■ Activity ■
Without the pictures, output all of the data exactly.

[[ Available records open ]]

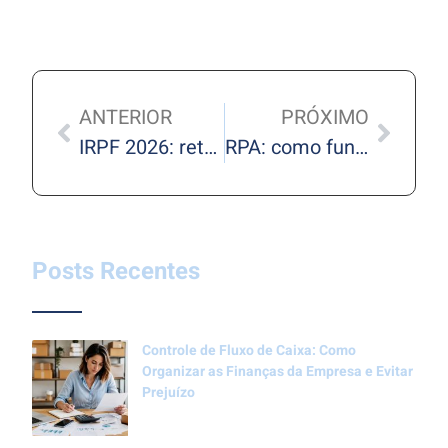
ANTERIOR
PRÓXIMO
IRPF 2026: reta final exige atenção redobrada para evitar erros e cair na malha fina
RPA: como funciona o Recibo de Pagamento Autônomo e quais cuidados evitar em 2026
Posts Recentes
Controle de Fluxo de Caixa: Como
Organizar as Finanças da Empresa e Evitar
Prejuízo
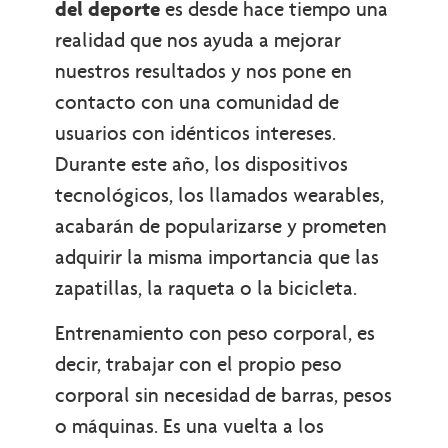
del deporte
es desde hace tiempo una
realidad que nos ayuda a mejorar
nuestros resultados y nos pone en
contacto con una comunidad de
usuarios con idénticos intereses.
Durante este año, los dispositivos
tecnológicos, los llamados wearables,
acabarán de popularizarse y prometen
adquirir la misma importancia que las
zapatillas, la raqueta o la bicicleta.
Entrenamiento con peso corporal, es
decir, trabajar con el propio peso
corporal sin necesidad de barras, pesos
o máquinas. Es una vuelta a los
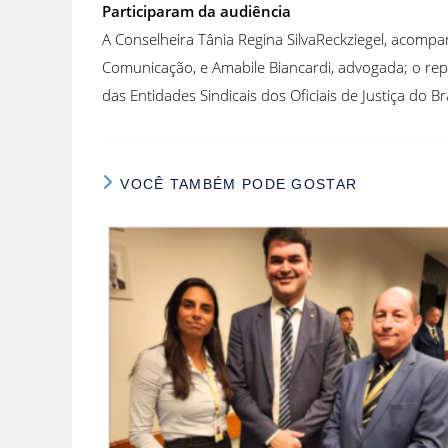
Participaram da audiência
A Conselheira Tânia Regina SilvaReckziegel, acompa
Comunicação, e Amabile Biancardi, advogada; o repr
das Entidades Sindicais dos Oficiais de Justiça do 
VOCÊ TAMBÉM PODE GOSTAR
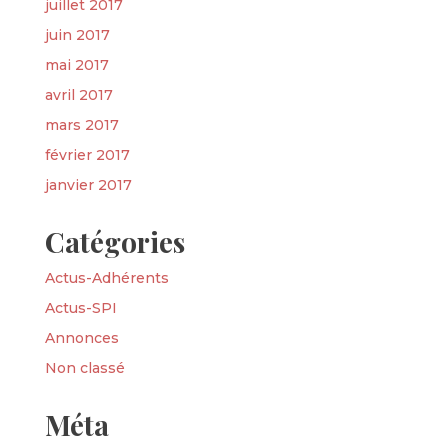
juillet 2017
juin 2017
mai 2017
avril 2017
mars 2017
février 2017
janvier 2017
Catégories
Actus-Adhérents
Actus-SPI
Annonces
Non classé
Méta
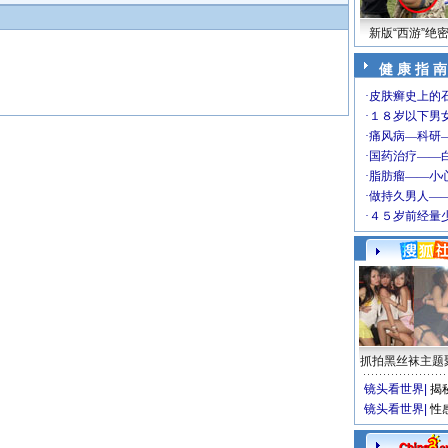
新版“西游”绝
健 康 指 南
抓拍黑丝袜主题
镜头看世界
|
揭
镜头看世界
|
性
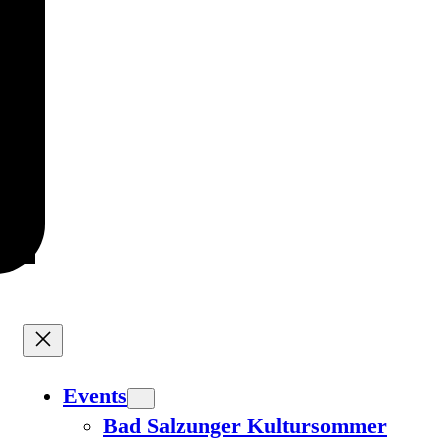
Events
Bad Salzunger Kultursommer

[[ Available records closed ]]

■ Exercise solution ■
ANTERIOR
PRÓXIMO
IRPF 2026: reta final exige atenção redobrada para evitar erros e cair na malha fina
RPA: como funciona o Recibo de Pagamento Autônomo e quais cuidados evitar em 2026
Posts Recentes
Controle de Fluxo de Caixa: Como
Organizar as Finanças da Empresa e Evitar
Prejuízo
del deporte
es desde hace tiempo una
realidad que nos ayuda a mejorar
nuestros resultados y nos pone en
contacto con una comunidad de
usuarios con idénticos intereses.
Durante este año, los dispositivos
tecnológicos, los llamados wearables,
acabarán de popularizarse y prometen
adquirir la misma importancia que las
zapatillas, la raqueta o la bicicleta.
Entrenamiento con peso corporal, es
decir, trabajar con el propio peso
corporal sin necesidad de barras, pesos
o máquinas. Es una vuelta a los
Participaram da audiência
A Conselheira Tânia Regina SilvaReckziegel, acompa
Comunicação, e Amabile Biancardi, advogada; o repr
das Entidades Sindicais dos Oficiais de Justiça do 
VOCÊ TAMBÉM PODE GOSTAR
juillet 2017
juin 2017
mai 2017
avril 2017
mars 2017
février 2017
janvier 2017
Catégories
Actus-Adhérents
Actus-SPI
Annonces
Non classé
Méta
新版“西游”绝
健 康 指 南
抓拍黑丝袜主题
镜头看世界
|
揭
镜头看世界
|
性
Events
Bad Salzunger Kultursommer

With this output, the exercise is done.